Secara taktis, Persia memperoleh kemenangan di sini. Karena mereka telah berhasil mencapai tujuan mereka yaitu membumi hanguskan Athena, membalaskan dendam mereka terhadap Sardis. Namun ditilik secara Strategis, kampanye Persia di Yunani adalah sebuah kesalahan besar. Persia terlalu banyak menggunakan sumber daya mereka, kekayaan mereka habis dan ada beberapa pihak yang mengatakan bahwa kampanye itu menyedot banyak sekali hasil bumi Persia. Secara perlahan-lahan kekaisaran besar itu melemah. Dan pada 330SM, Persia dapat dikalahkan oleh orang Yunani di negeri mereka sendiri. Orang yang menghancurkan Persia itu akan dikenal sepanjang sejarah dengan sebutan Alexander yang Agung.
jaman yunani, itu belum ada baja gan, saat itu dinamakan bronze age, jadi yang mereka bikin dari bahan metal, termasuk armor, baru terbuat dari perunggu.

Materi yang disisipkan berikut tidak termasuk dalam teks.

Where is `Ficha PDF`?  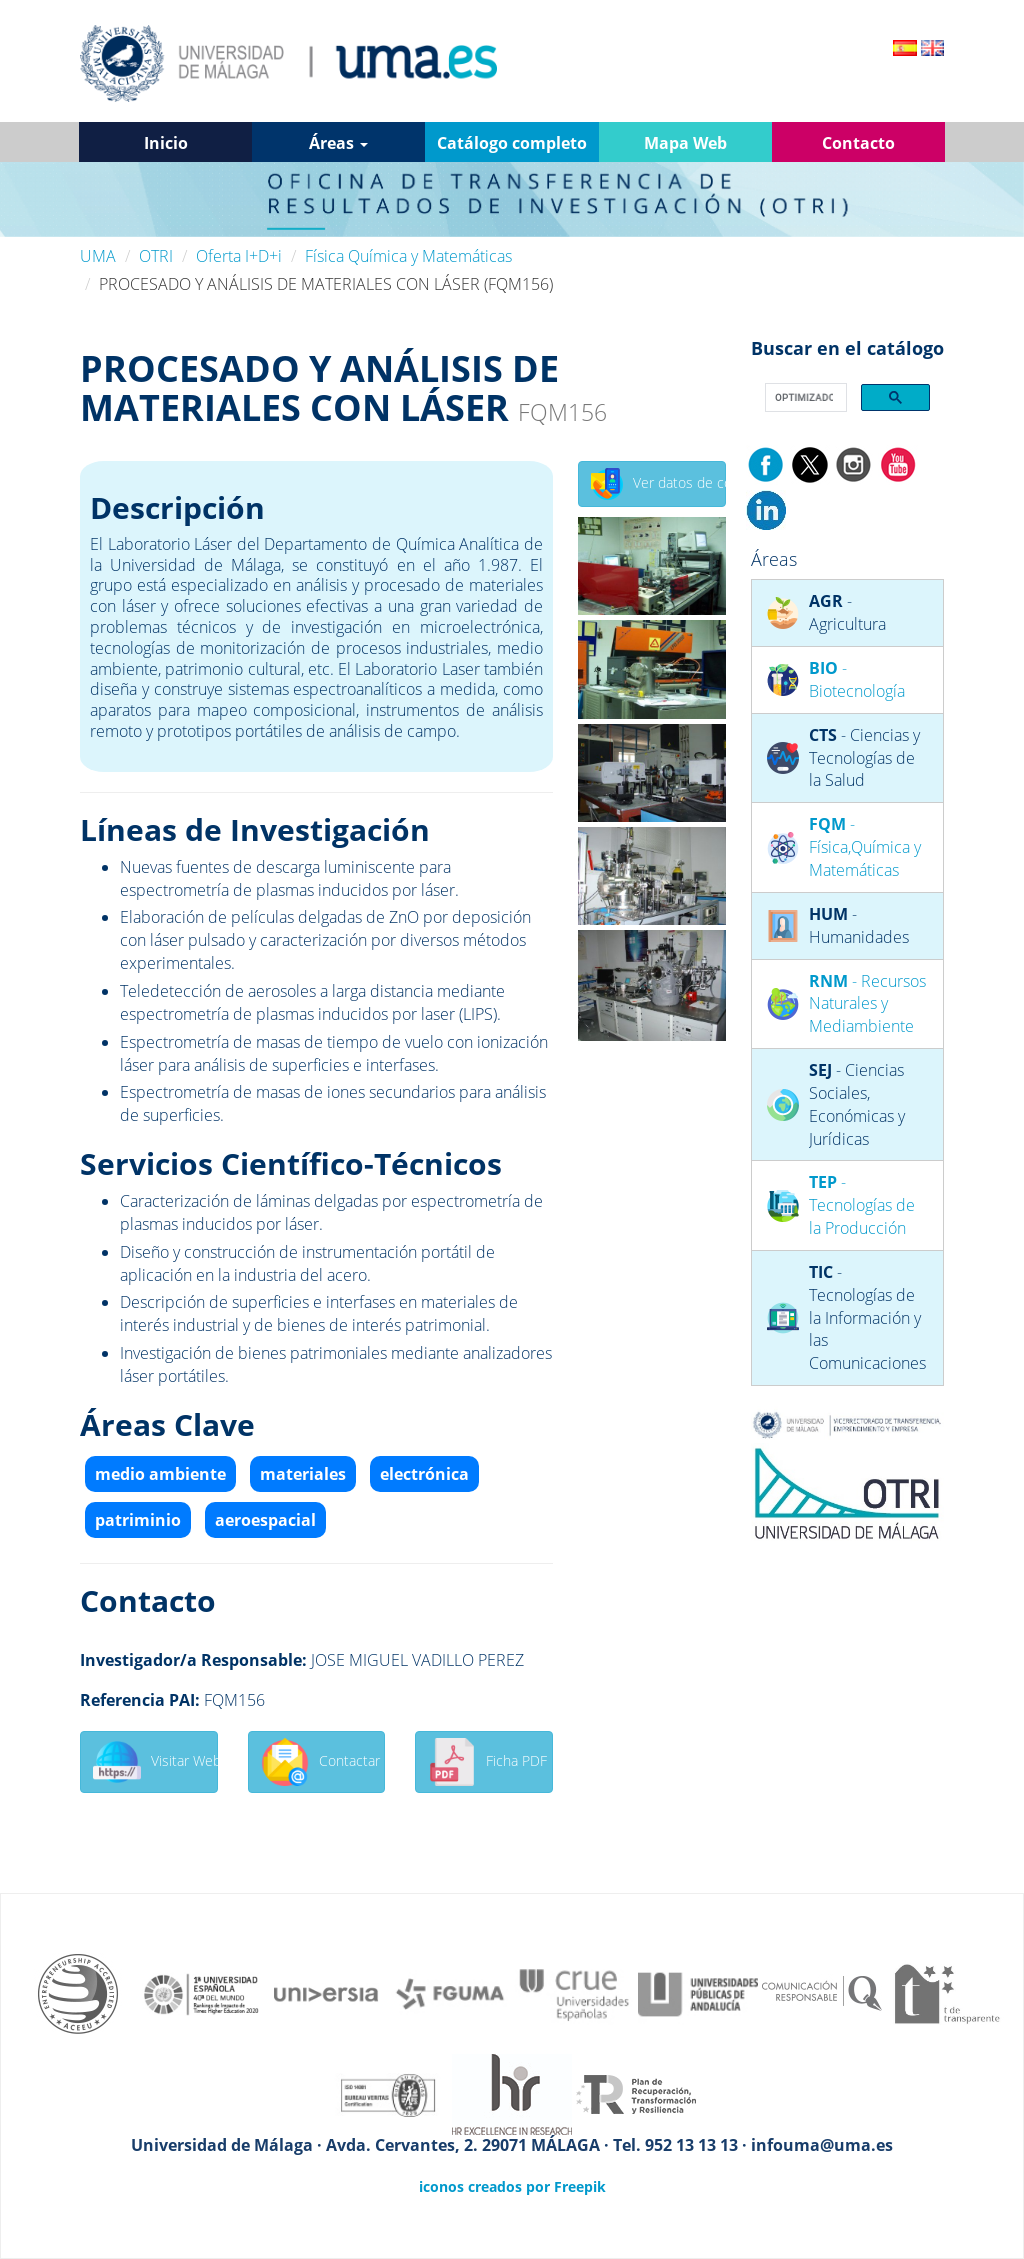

Terimakasih atas masukannya. Memang Bronze vs Iron ini sedikit menjadi bahan pembicaraan di kalangan sejarawan. Apakah mereka masih menggunakan Bronze atau mulai menggunakan iron untuk kebutuhan pasukan. Satu hal, perunggu sifatnya langka di kala itu. Sehingga harganya cukup mahal untuk digunakan di medan pertempuran. Ada beberapa bukti yang menyatakan bahwa pasukan Phalanx sudah menggunakan Iron karena baja relatif lebih mudah ditemukan dan harga produksinya murah. Di sinilah mengapa perunggu masuk ke dalam tiga logam yang umum dijadikan mata tukar (selain emas dan perak).
sama halnya dimasa emperium romawi, kalo tidak salah masih metal yg paling keras (menurut anggapan orang jaman itu) baru perunggu, makanya warna armornya kayak warna ke emasan.